After reading a couple of posts and thinking a lot about the situation, I’ve started to sketch out some actual core rules modifications which I wanted to introduce here. The first involves switching the entire core mechanic of the game over to d20. The second considers a change towards an advantage/disadvantage systems. The third creates a new economy using experience points to fuel better rolls — providing a means of flattening the experience curve for people who roll a lot (they often want to use the little bonuses to be more successful) and creates a new dichotomy between being successful in the short term and growing more powerful in the long term.
Rolls and Results
Once a move applies, it’s time to look at the effects. Most moves tell you to roll+something. The roll part means to take 1d20 and roll it. The +something part means to add the modifier associated with that stat. So, a character with Dex modifier of +2 who launches a Volley rolls 1d20 and adds two. Easy.
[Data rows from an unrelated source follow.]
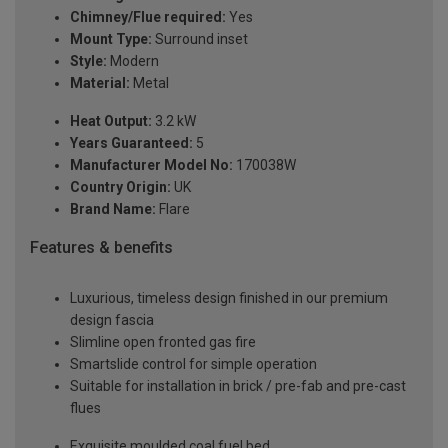
Chimney/Flue required:
Yes
Mount Type:
Surround inset
Style:
Modern
Material:
Metal
Heat Output:
3.2 kW
Years Guaranteed:
5
Manufacturer Model No:
170038W
Country Origin:
UK
Brand Name:
Flare
Features & benefits
Luxurious, timeless design finished in our premium
design fascia
Slimline open fronted gas fire
Smartslide control for simple operation
Suitable for installation in brick / pre-fab and pre-cast
flues
Exquisite moulded coal fuel bed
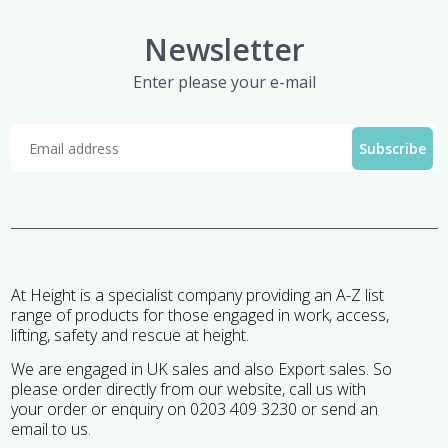
Newsletter
Enter please your e-mail
At Height is a specialist company providing an A-Z list
range of products for those engaged in work, access,
lifting, safety and rescue at height.
We are engaged in UK sales and also Export sales. So
please order directly from our website, call us with
your order or enquiry on 0203 409 3230 or send an
email to us.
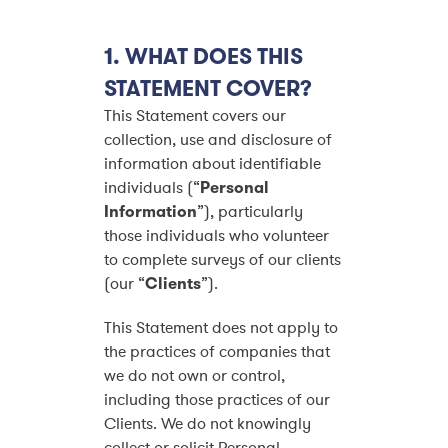
1. WHAT DOES THIS
STATEMENT COVER?
This Statement covers our
collection, use and disclosure of
information about identifiable
individuals (“
Personal
Information
”), particularly
those individuals who volunteer
to complete surveys of our clients
(our “
Clients
”).
This Statement does not apply to
the practices of companies that
we do not own or control,
including those practices of our
Clients. We do not knowingly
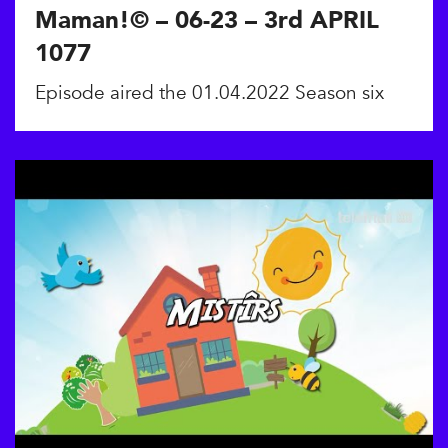
Maman!© – 06-23 – 3rd APRIL
1077
Episode aired the 01.04.2022 Season six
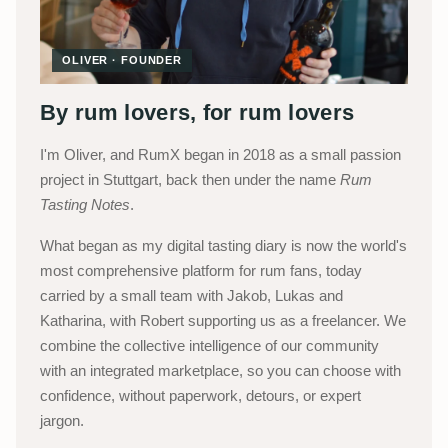
OLIVER · FOUNDER
By rum lovers, for rum lovers
I'm Oliver, and RumX began in 2018 as a small passion
project in Stuttgart, back then under the name
Rum
Tasting Notes
.
What began as my digital tasting diary is now the world's
most comprehensive platform for rum fans, today
carried by a small team with Jakob, Lukas and
Katharina, with Robert supporting us as a freelancer. We
combine the collective intelligence of our community
with an integrated marketplace, so you can choose with
confidence, without paperwork, detours, or expert
jargon.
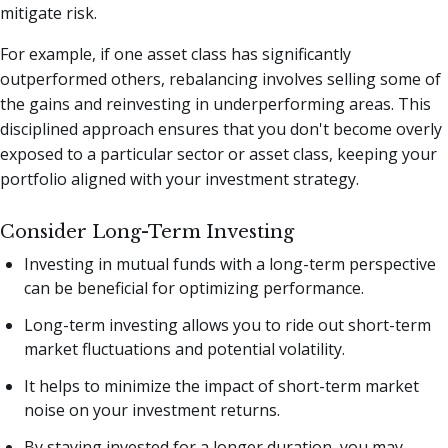
mitigate risk.
For example, if one asset class has significantly
outperformed others, rebalancing involves selling some of
the gains and reinvesting in underperforming areas. This
disciplined approach ensures that you don't become overly
exposed to a particular sector or asset class, keeping your
portfolio aligned with your investment strategy.
Consider Long-Term Investing
Investing in mutual funds with a long-term perspective
can be beneficial for optimizing performance.
Long-term investing allows you to ride out short-term
market fluctuations and potential volatility.
It helps to minimize the impact of short-term market
noise on your investment returns.
By staying invested for a longer duration, you may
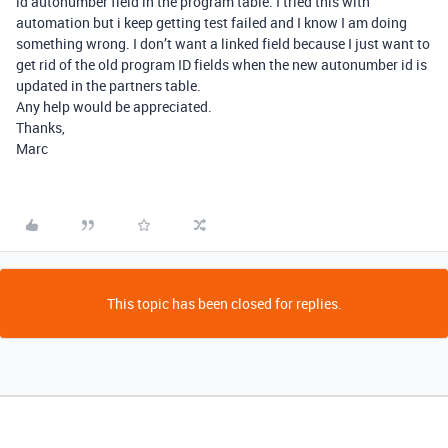
id autonumber field in the program table. I tried this with
automation but i keep getting test failed and I know I am doing
something wrong. I don’t want a linked field because I just want to
get rid of the old program ID fields when the new autonumber id is
updated in the partners table.
Any help would be appreciated.
Thanks,
Marc
This topic has been closed for replies.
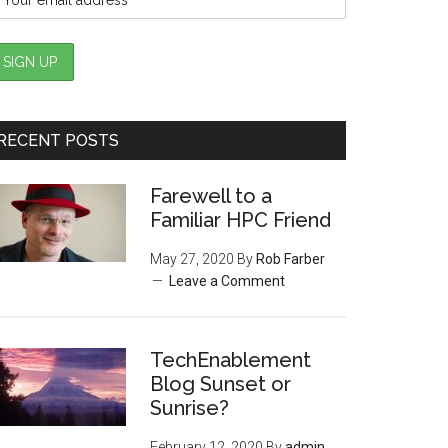
RECENT POSTS
Farewell to a
Familiar HPC Friend
May 27, 2020
By
Rob Farber
Leave a Comment
TechEnablement
Blog Sunset or
Sunrise?
February 12, 2020
By
admin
The result of the roll falls into three categories: a 17+ is a strong hit. A 9-16 is a weak hit. A 8- is a miss. In addition, there are two “special” values – a roll of a “20” is like an extra strong hit and a roll of a “1” is a like a really bad miss.
Strong hits and weak hits are both hits. A hit means the character does what they set out to, more or less. A strong hit means they do it without much trouble or complications. A weak hit means they do it, but with complications or unintended effects. Sometimes, a weak hit will mean you need to make a hard decision about what to do next. The move will always say what to do for a strong and weak hit.
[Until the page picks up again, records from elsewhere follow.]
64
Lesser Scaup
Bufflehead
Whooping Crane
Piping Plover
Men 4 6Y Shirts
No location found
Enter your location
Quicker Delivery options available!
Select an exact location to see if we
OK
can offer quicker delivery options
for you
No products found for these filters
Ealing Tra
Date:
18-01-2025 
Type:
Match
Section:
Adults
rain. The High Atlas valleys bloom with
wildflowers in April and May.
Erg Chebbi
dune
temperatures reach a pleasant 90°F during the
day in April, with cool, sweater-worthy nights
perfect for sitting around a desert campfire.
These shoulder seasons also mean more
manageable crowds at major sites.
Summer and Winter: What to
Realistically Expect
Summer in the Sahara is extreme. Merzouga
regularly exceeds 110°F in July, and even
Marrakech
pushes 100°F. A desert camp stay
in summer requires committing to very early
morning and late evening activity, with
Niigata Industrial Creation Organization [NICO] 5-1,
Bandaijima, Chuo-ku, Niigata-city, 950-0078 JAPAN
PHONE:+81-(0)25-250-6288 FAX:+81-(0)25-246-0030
A miss means that the character’s action is unsuccessful or carries major consequences. Unless the move tells you what to do, all moves work the same on a miss—the GM takes action, doing something dangerous to the characters. You learn the most from your misses, and mark 1 experience (XP) each time you miss.
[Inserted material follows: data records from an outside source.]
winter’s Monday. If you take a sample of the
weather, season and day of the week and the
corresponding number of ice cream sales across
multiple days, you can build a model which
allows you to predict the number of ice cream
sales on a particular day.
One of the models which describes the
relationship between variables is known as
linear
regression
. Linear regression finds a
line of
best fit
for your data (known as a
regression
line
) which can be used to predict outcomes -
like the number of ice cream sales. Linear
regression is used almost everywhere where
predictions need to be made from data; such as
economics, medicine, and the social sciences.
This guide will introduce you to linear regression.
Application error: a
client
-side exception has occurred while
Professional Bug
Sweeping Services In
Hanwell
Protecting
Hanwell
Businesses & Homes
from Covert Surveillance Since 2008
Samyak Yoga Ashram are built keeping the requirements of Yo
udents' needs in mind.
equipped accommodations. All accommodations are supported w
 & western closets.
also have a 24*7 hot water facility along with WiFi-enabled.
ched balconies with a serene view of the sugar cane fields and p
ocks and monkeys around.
Special rolls – a natural 20 (special hit) and a natural 1 (special miss) – provide an opportunity for extra special events to occur. It’s not a requirement they occur, so don’t treat them as absolute. For example, a special hit (using the attack an enemy in melee move from above) could allow the character to do the additional +1d6 damage without opening themselves to a an enemy attack, while a special miss could cause them to fling their sword across the room with no hope of easily getting it back.
Advantage and Disadvantage
Sometimes, the fiction dictates that something a character is trying to do should be very easy because of the situation. Similarly, sometimes things can be very difficult as a result of the story. These events are characterized through the use of Advantage and Disadvantage. Normally, you would resolve a move using only a single d20 roll. In these cases, though, you actually roll 2 20-sided dice. If you have advantage, you take the higher of the two dice as your result. If you have a disadvantage, you take the lower roll between the two dice as your result. In extreme cases, you may even have significant advantage or disadvantage – where you would roll the best or worst of 3d20.
Tipping the Odds
Earlier we mentioned that when you miss, you mark experience. You can tap that experience at any time to improve your odds right now before you roll the dice. You can spend 1 experience for each +1 to the roll, but you must spend it before you make the roll.
These are just some early ideas. Comments welcome.